[YOUR GOAL]
In the records below, repeat word for word only the lines starting at the one that contains "Πληροφορίες" and ending at the one that contains "備考：永久粘着タイプのアク", pictures excluded.

Start of Block

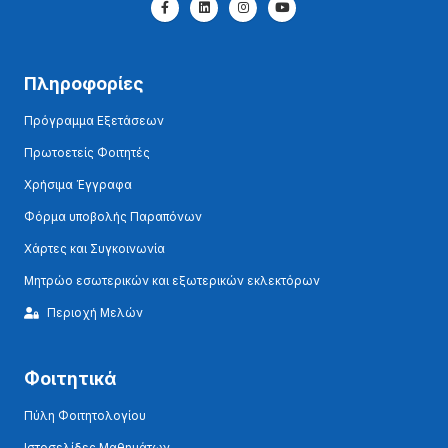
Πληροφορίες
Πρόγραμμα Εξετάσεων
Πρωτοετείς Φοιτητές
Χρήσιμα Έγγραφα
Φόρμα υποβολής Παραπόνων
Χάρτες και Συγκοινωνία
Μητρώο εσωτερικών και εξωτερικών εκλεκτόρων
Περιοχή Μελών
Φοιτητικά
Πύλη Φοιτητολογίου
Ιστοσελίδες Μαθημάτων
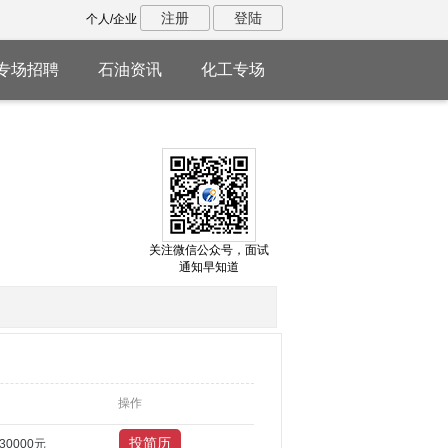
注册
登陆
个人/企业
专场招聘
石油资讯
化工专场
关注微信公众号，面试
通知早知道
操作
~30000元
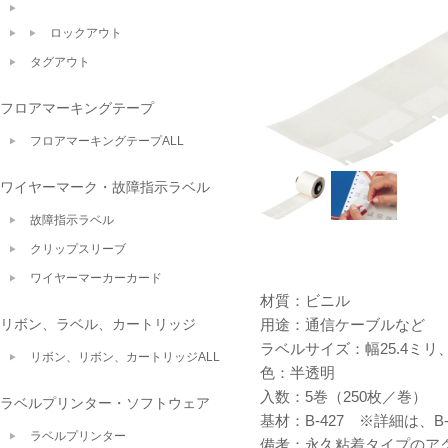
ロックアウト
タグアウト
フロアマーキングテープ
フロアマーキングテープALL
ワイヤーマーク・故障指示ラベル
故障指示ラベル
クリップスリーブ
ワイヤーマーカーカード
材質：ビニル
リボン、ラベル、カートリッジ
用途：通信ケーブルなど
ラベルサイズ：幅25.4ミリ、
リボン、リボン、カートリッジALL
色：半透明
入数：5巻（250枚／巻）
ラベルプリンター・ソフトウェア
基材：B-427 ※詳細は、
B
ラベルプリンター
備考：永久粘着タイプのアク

End of Block
Start of Block

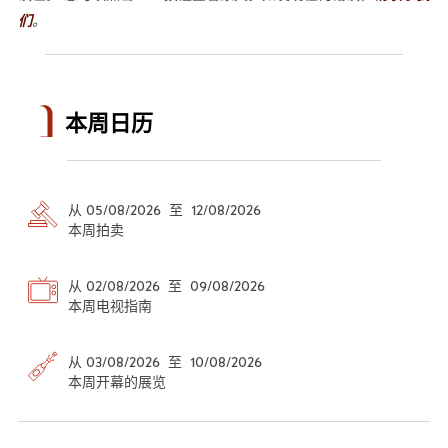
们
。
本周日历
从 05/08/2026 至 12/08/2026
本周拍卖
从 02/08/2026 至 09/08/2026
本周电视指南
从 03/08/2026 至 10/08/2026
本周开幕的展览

End of Block
Start of Block

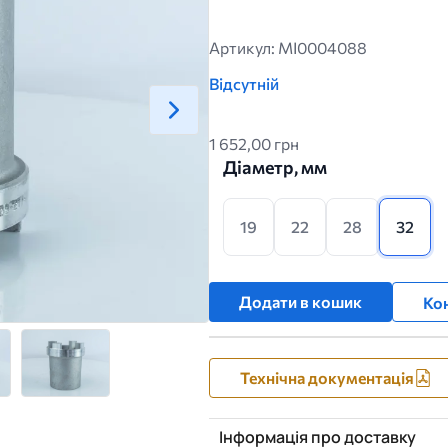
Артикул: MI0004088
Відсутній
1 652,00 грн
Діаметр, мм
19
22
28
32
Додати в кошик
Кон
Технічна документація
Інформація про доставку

End of Block

[ANSWER]
Πληροφορίες
Πρόγραμμα Εξετάσεων
Πρωτοετείς Φοιτητές
Χρήσιμα Έγγραφα
Φόρμα υποβολής Παραπόνων
Χάρτες και Συγκοινωνία
Μητρώο εσωτερικών και εξωτερικών εκλεκτόρων
Περιοχή Μελών
Φοιτητικά
Πύλη Φοιτητολογίου
Ιστοσελίδες Μαθημάτων
注册
登陆
个人/企业
专场招聘
石油资讯
化工专场
关注微信公众号，面试
通知早知道
操作
~30000元
ロックアウト
タグアウト
フロアマーキングテープ
フロアマーキングテープALL
ワイヤーマーク・故障指示ラベル
故障指示ラベル
クリップスリーブ
ワイヤーマーカーカード
材質：ビニル
リボン、ラベル、カートリッジ
用途：通信ケーブルなど
ラベルサイズ：幅25.4ミリ、
リボン、リボン、カートリッジALL
色：半透明
入数：5巻（250枚／巻）
ラベルプリンター・ソフトウェア
基材：B-427 ※詳細は、
B
ラベルプリンター
備考：永久粘着タイプのアク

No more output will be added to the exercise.